Among the entries below, count the lines that contain the word "today". Write down only the total.

START Data to use

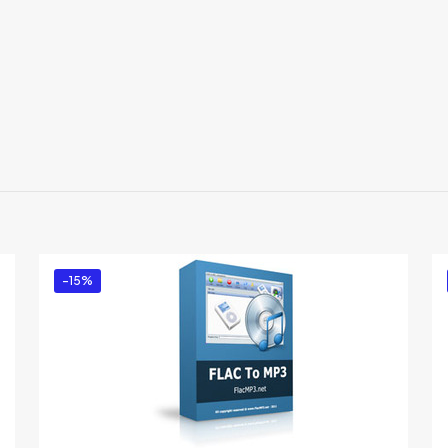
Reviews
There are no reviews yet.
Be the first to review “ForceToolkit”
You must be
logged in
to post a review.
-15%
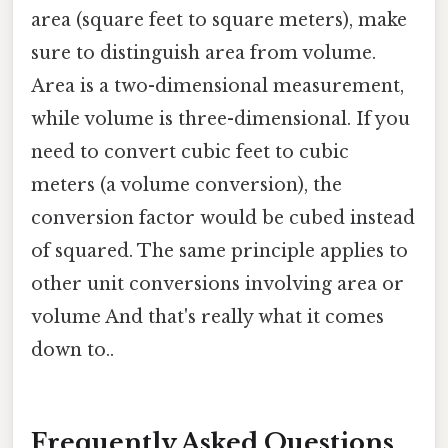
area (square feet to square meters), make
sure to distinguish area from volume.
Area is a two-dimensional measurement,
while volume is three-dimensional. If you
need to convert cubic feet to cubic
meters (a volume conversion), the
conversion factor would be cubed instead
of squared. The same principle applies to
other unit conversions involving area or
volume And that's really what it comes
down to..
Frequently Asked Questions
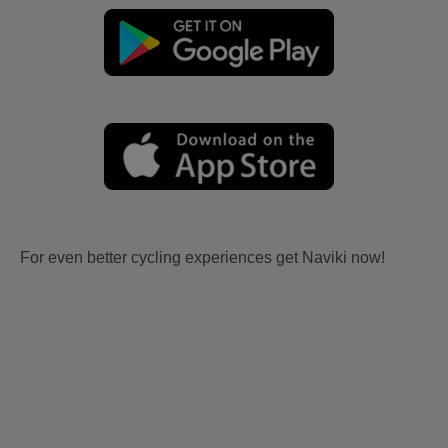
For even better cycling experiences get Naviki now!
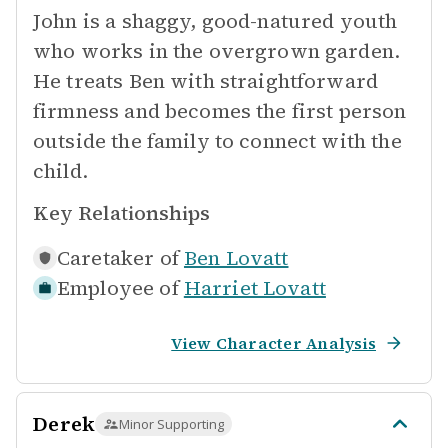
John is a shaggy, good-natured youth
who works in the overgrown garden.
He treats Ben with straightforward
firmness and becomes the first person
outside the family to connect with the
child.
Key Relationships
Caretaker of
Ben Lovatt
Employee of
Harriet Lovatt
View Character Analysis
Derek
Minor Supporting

END Data to use
START Data to use

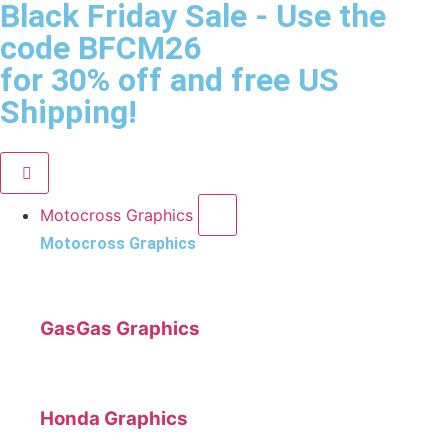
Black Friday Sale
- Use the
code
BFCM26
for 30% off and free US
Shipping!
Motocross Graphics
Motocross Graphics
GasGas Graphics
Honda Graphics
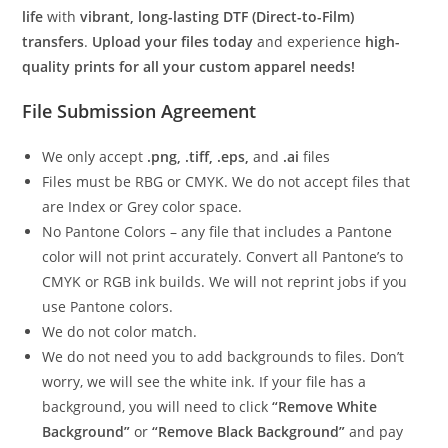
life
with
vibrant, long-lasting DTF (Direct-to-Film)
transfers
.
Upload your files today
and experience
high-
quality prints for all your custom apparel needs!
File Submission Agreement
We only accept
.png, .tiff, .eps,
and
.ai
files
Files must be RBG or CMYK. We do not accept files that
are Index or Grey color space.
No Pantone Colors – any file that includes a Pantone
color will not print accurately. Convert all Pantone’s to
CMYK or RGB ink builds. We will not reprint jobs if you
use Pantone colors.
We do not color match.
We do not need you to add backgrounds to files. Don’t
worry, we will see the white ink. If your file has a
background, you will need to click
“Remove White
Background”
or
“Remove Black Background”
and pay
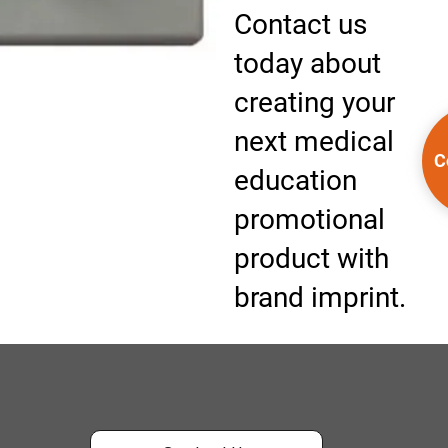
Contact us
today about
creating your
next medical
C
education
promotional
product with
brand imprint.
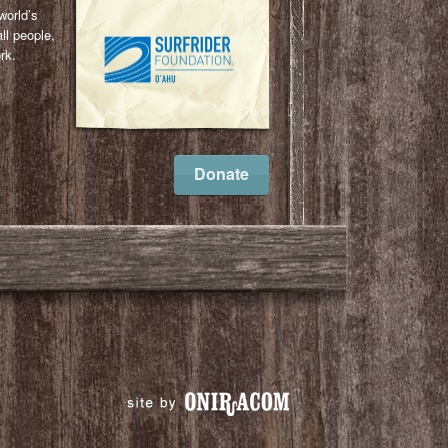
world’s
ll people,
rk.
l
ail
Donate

END Data to use

| The answer |
2